* _Exercise goal_:
How many lines in the data below contain the word "время"? State only the number.

* _Supplied entries_:
□ □ □ □ □ □ □
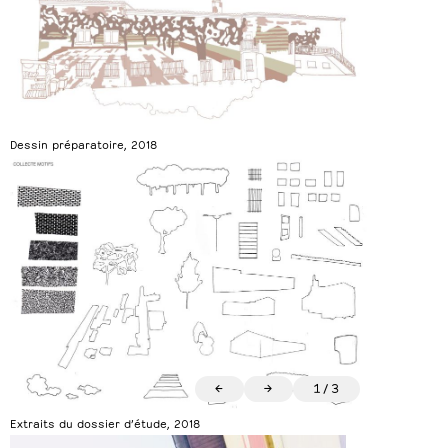
Dessin préparatoire, 2018
←
→
1
/
3
Extraits du dossier d’étude, 2018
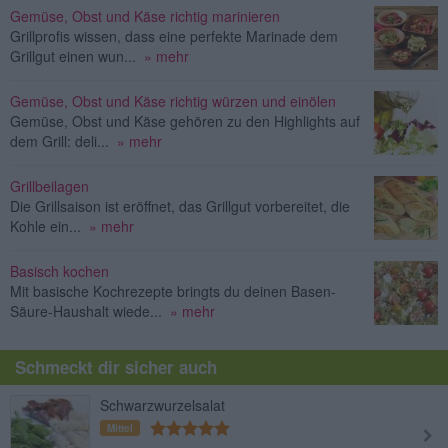
Gemüse, Obst und Käse richtig marinieren
Grillprofis wissen, dass eine perfekte Marinade dem
Grillgut einen wun...
» mehr
Gemüse, Obst und Käse richtig würzen und einölen
Gemüse, Obst und Käse gehören zu den Highlights auf
dem Grill: deli...
» mehr
Grillbeilagen
Die Grillsaison ist eröffnet, das Grillgut vorbereitet, die
Kohle ein...
» mehr
Basisch kochen
Mit basische Kochrezepte bringts du deinen Basen-
Säure-Haushalt wiede...
» mehr
Schmeckt dir sicher auch
Schwarzwurzelsalat
Mittel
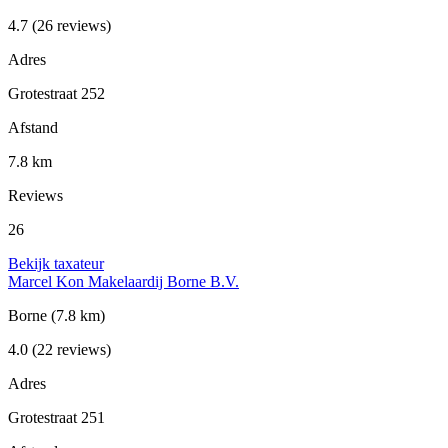
4.7
(26 reviews)
Adres
Grotestraat 252
Afstand
7.8 km
Reviews
26
Bekijk taxateur
Marcel Kon Makelaardij Borne B.V.
Borne
(7.8 km)
4.0
(22 reviews)
Adres
Grotestraat 251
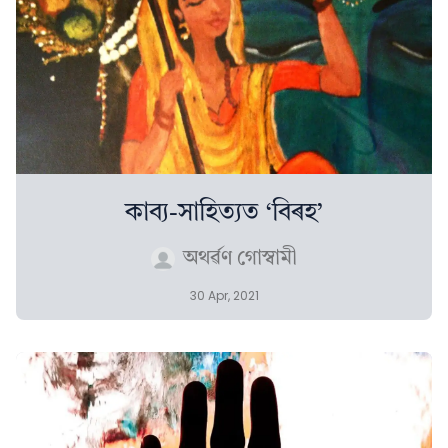
কাব্য-সাহিত্যত ‘বিৰহ’
অথৰ্ৱণ গোস্বামী
30 Apr, 2021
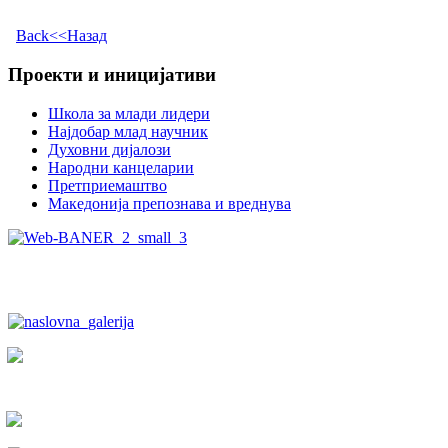
Back<<Назад
Проекти и иницијативи
Школа за млади лидери
Најдобар млад научник
Духовни дијалози
Народни канцеларии
Претприемаштво
Македонија препознава и вреднува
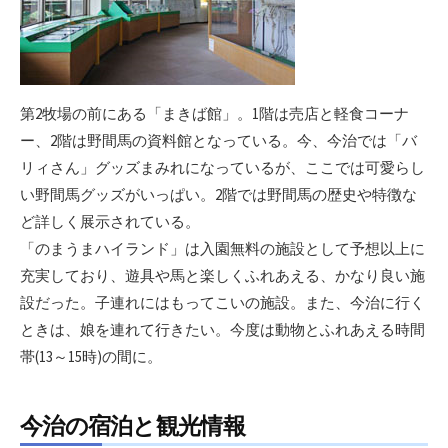
第2牧場の前にある「まきば館」。1階は売店と軽食コーナ
ー、2階は野間馬の資料館となっている。今、今治では「バ
リィさん」グッズまみれになっているが、ここでは可愛らし
い野間馬グッズがいっぱい。2階では野間馬の歴史や特徴な
ど詳しく展示されている。
「のまうまハイランド」は入園無料の施設として予想以上に
充実しており、遊具や馬と楽しくふれあえる、かなり良い施
設だった。子連れにはもってこいの施設。また、今治に行く
ときは、娘を連れて行きたい。今度は動物とふれあえる時間
帯(13～15時)の間に。
今治の宿泊と観光情報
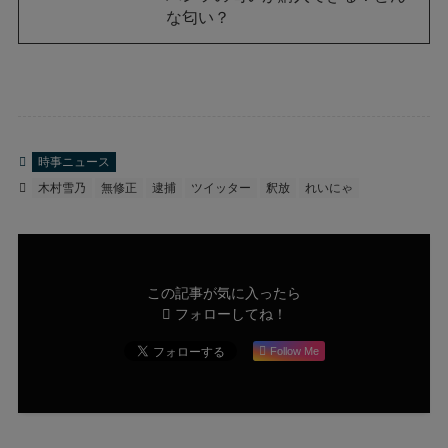
な匂い？
時事ニュース
木村雪乃
無修正
逮捕
ツイッター
釈放
れいにゃ
この記事が気に入ったら
フォローしてね！
Follow Me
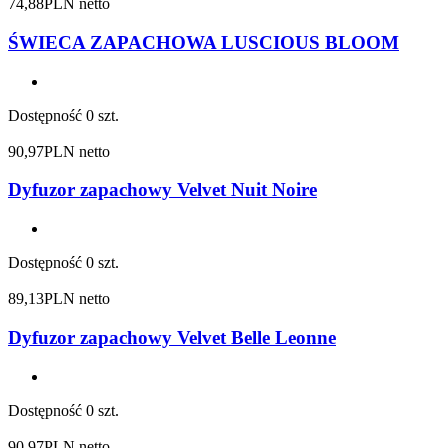
74,88
PLN netto
ŚWIECA ZAPACHOWA LUSCIOUS BLOOM
Dostępność
0 szt.
90,97
PLN netto
Dyfuzor zapachowy Velvet Nuit Noire
Dostępność
0 szt.
89,13
PLN netto
Dyfuzor zapachowy Velvet Belle Leonne
Dostępność
0 szt.
90,97
PLN netto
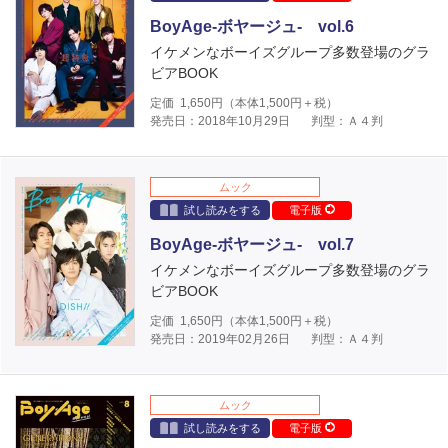
BoyAge-ボヤージュ- vol.6
イケメンなボーイズグループ多数登場のグラ
ビアBOOK
定価
1,650
円（本体
1,500
円＋税）
発売日：2018年10月29日
判型：Ａ４判
ムック
試し読みをする
電子版
BoyAge-ボヤージュ- vol.7
イケメンなボーイズグループ多数登場のグラ
ビアBOOK
定価
1,650
円（本体
1,500
円＋税）
発売日：2019年02月26日
判型：Ａ４判
ムック
試し読みをする
電子版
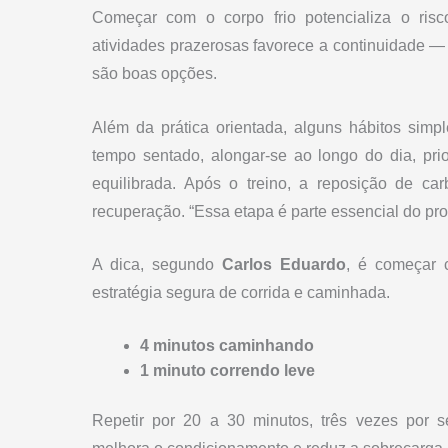
Começar com o corpo frio potencializa o risco
atividades prazerosas favorece a continuidade —
são boas opções.
Além da prática orientada, alguns hábitos sim
tempo sentado, alongar-se ao longo do dia, pr
equilibrada. Após o treino, a reposição de car
recuperação. “Essa etapa é parte essencial do pro
A dica, segundo
Carlos Eduardo
, é começar 
estratégia segura de corrida e caminhada.
4 minutos caminhando
1 minuto correndo leve
Repetir por 20 a 30 minutos, três vezes por 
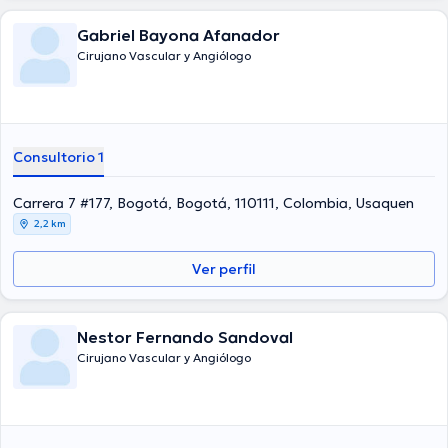
Gabriel Bayona Afanador
Cirujano Vascular y Angiólogo
Consultorio 1
Carrera 7 #177, Bogotá, Bogotá, 110111, Colombia, Usaquen
2,2 km
Ver perfil
Nestor Fernando Sandoval
Cirujano Vascular y Angiólogo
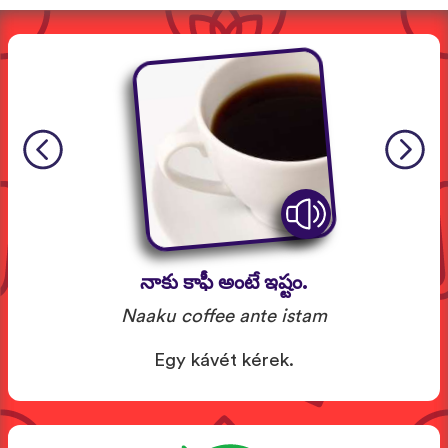
నాకు కాఫీ అంటే ఇష్టం.
Naaku coffee ante istam
Egy kávét kérek.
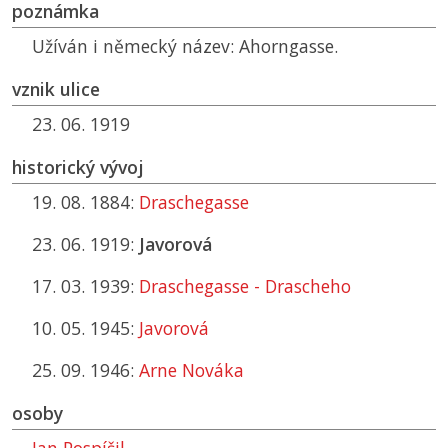
poznámka
Užíván i německý název: Ahorngasse.
vznik ulice
23. 06. 1919
historický vývoj
19. 08. 1884:
Draschegasse
23. 06. 1919:
Javorová
17. 03. 1939:
Draschegasse - Drascheho
10. 05. 1945:
Javorová
25. 09. 1946:
Arne Nováka
osoby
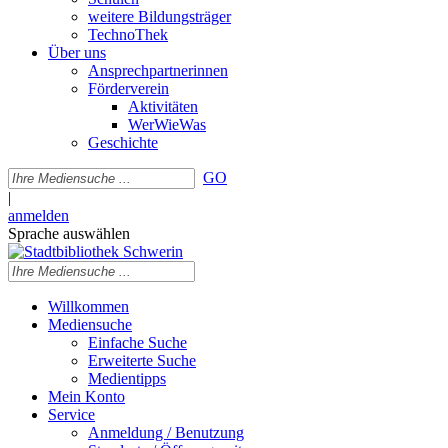
weitere Bildungsträger
TechnoThek
Über uns
Ansprechpartnerinnen
Förderverein
Aktivitäten
WerWieWas
Geschichte
GO
|
anmelden
Sprache auswählen
Willkommen
Mediensuche
Einfache Suche
Erweiterte Suche
Medientipps
Mein Konto
Service
Anmeldung / Benutzung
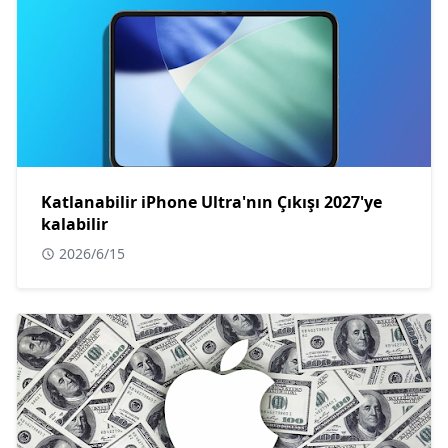
Katlanabilir iPhone Ultra'nın Çıkışı 2027'ye
kalabilir
2026/6/15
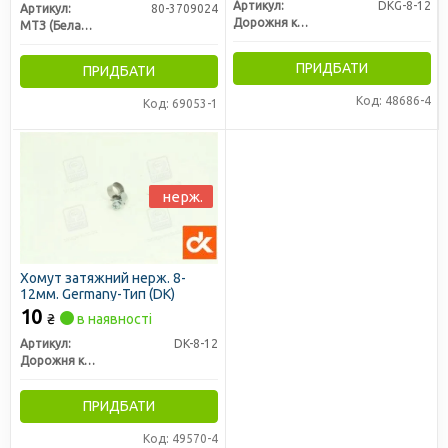
Артикул:
DKG-8-12
Артикул:
80-3709024
Дорожня карта
МТЗ (Беларусь)
ПРИДБАТИ
ПРИДБАТИ
Код: 48686-4
Код: 69053-1
нерж.
Хомут затяжний нерж. 8-
12мм. Germany-Тип (DK)
10
₴
в наявності
Артикул:
DK-8-12
Дорожня карта
ПРИДБАТИ
Код: 49570-4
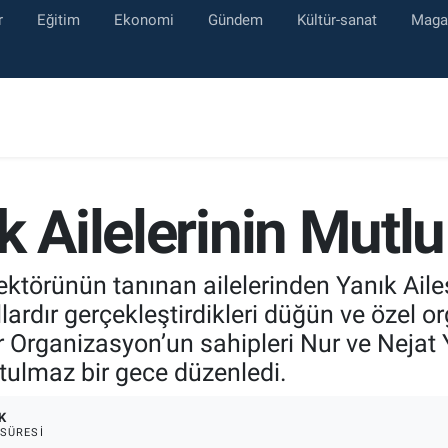
r
Eğitim
Ekonomi
Gündem
Kültür-sanat
Maga
k Ailelerinin Mutlu
törünün tanınan ailelerinden Yanık Ailesi
ardır gerçekleştirdikleri düğün ve özel or
r Organizasyon’un sahipleri Nur ve Nejat Y
utulmaz bir gece düzenledi.
K
SÜRESI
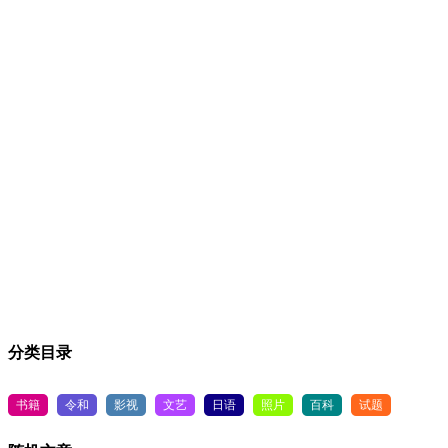
分类目录
书籍
令和
影视
文艺
日语
照片
百科
试题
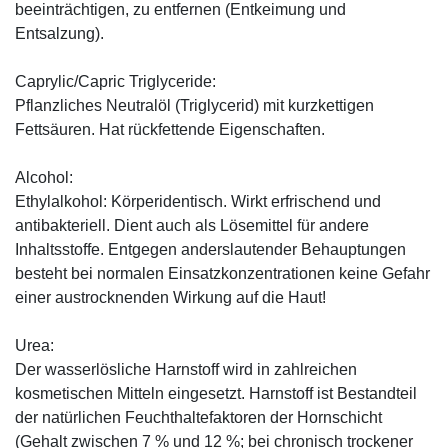
beeinträchtigen, zu entfernen (Entkeimung und
Entsalzung).
Caprylic/Capric Triglyceride:
Pflanzliches Neutralöl (Triglycerid) mit kurzkettigen
Fettsäuren. Hat rückfettende Eigenschaften.
Alcohol:
Ethylalkohol: Körperidentisch. Wirkt erfrischend und
antibakteriell. Dient auch als Lösemittel für andere
Inhaltsstoffe. Entgegen anderslautender Behauptungen
besteht bei normalen Einsatzkonzentrationen keine Gefahr
einer austrocknenden Wirkung auf die Haut!
Urea:
Der wasserlösliche Harnstoff wird in zahlreichen
kosmetischen Mitteln eingesetzt. Harnstoff ist Bestandteil
der natürlichen Feuchthaltefaktoren der Hornschicht
(Gehalt zwischen 7 % und 12 %; bei chronisch trockener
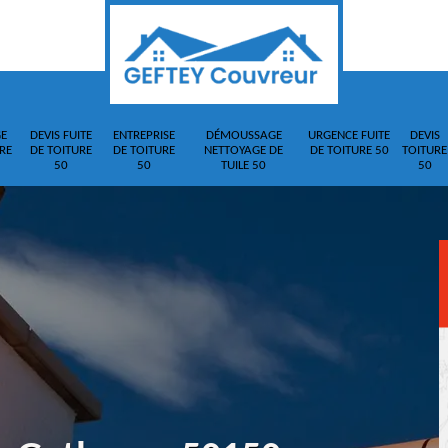
E
DEVIS FUITE
ENTREPRISE
DÉMOUSSAGE
URGENCE FUITE
DEVIS
RE
DE TOITURE
DE TOITURE
NETTOYAGE DE
DE TOITURE 50
TOITURE
50
50
TUILE 50
50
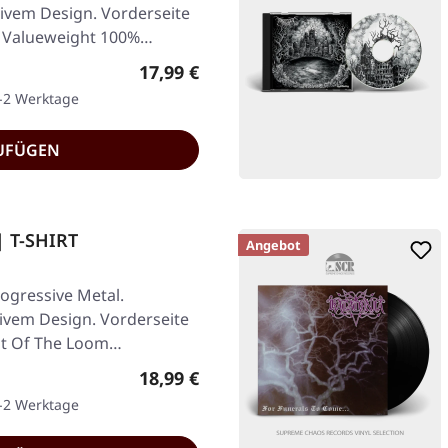
sivem Design. Vorderseite
m Valueweight 100%…
Regulärer Preis:
17,99 €
1-2 Werktage
UFÜGEN
 T-SHIRT
Angebot
gressive Metal.
sivem Design. Vorderseite
it Of The Loom
Regulärer Preis:
18,99 €
1-2 Werktage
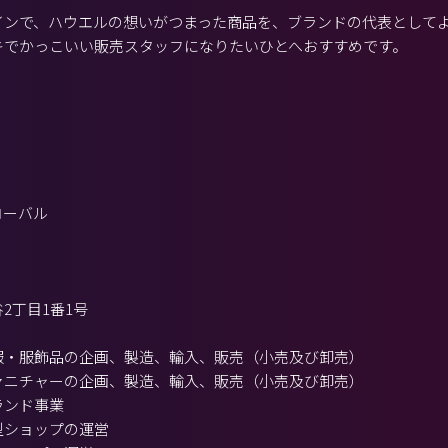
インで、ハウエルの想いがつまった商品を、ブランドの代表として
キでかっこいい販売スタッフになりたいひとへおすすめです。
ローバル
2丁目1番1号
服・服飾品の企画、製造、輸入、販売（小売及び卸売）
ァニチャーの企画、製造、輸入、販売（小売及び卸売）
ランド事業
型ショップの運営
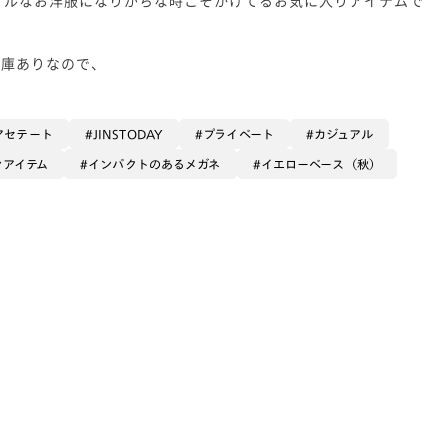
在庫ありなので、
アセテート
JINSTODAY
プライベート
カジュアル
ンアイテム
インパクトのあるメガネ
イエローベース（秋）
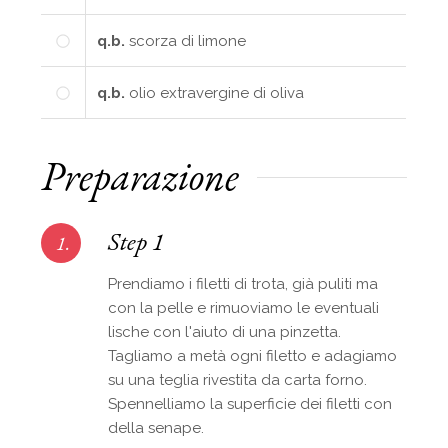
q.b.
scorza di limone
q.b.
olio extravergine di oliva
Preparazione
Step 1
1.
Prendiamo i filetti di trota, già puliti ma
con la pelle e rimuoviamo le eventuali
lische con l'aiuto di una pinzetta.
Tagliamo a metà ogni filetto e adagiamo
su una teglia rivestita da carta forno.
Spennelliamo la superficie dei filetti con
della senape.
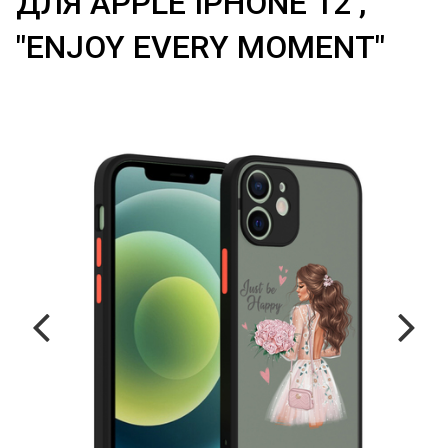
ДЛЯ APPLE IPHONE 12 ,
"ENJOY EVERY MOMENT"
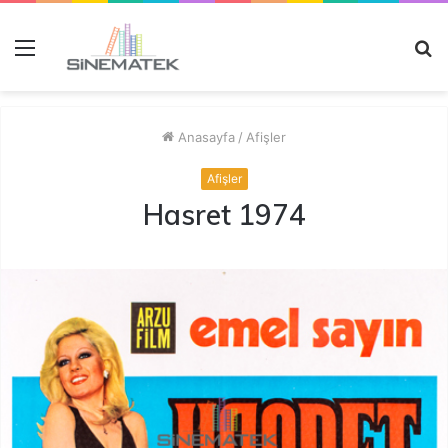
Menü
A
y
...
Anasayfa
/
Afişler
Afişler
Hasret 1974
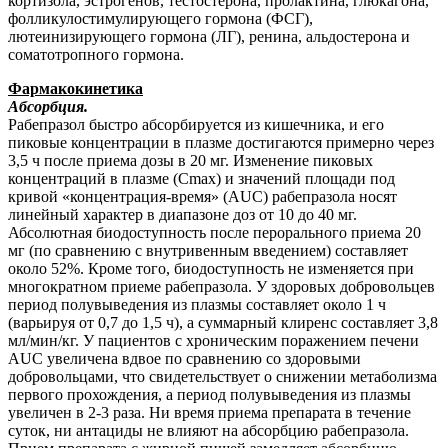
кортизола, эстрогенов, тестостерона, пролактина, глюкагона,
фолликулостимулирующего гормона (ФСГ),
лютеинизирующего гормона (ЛГ), ренина, альдостерона и
соматотропного гормона.
Фармакокинетика
Абсорбция.
Рабепразол быстро абсорбируется из кишечника, и его
пиковые концентрации в плазме достигаются примерно через
3,5 ч после приема дозы в 20 мг. Изменение пиковых
концентраций в плазме (Сmax) и значений площади под
кривой «концентрация-время» (AUC) рабепразола носят
линейный характер в диапазоне доз от 10 до 40 мг.
Абсолютная биодоступность после перорального приема 20
мг (по сравнению с внутривенным введением) составляет
около 52%. Кроме того, биодоступность не изменяется при
многократном приеме рабепразола. У здоровых добровольцев
период полувыведения из плазмы составляет около 1 ч
(варьируя от 0,7 до 1,5 ч), а суммарный клиренс составляет 3,8
мл/мин/кг. У пациентов с хроническим поражением печени
AUC увеличена вдвое по сравнению со здоровыми
добровольцами, что свидетельствует о снижении метаболизма
первого прохождения, а период полувыведения из плазмы
увеличен в 2-3 раза. Ни время приема препарата в течение
суток, ни антациды не влияют на абсорбцию рабепразола.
□ □ □ □ □ □ □
* _Solution to the problem_:
2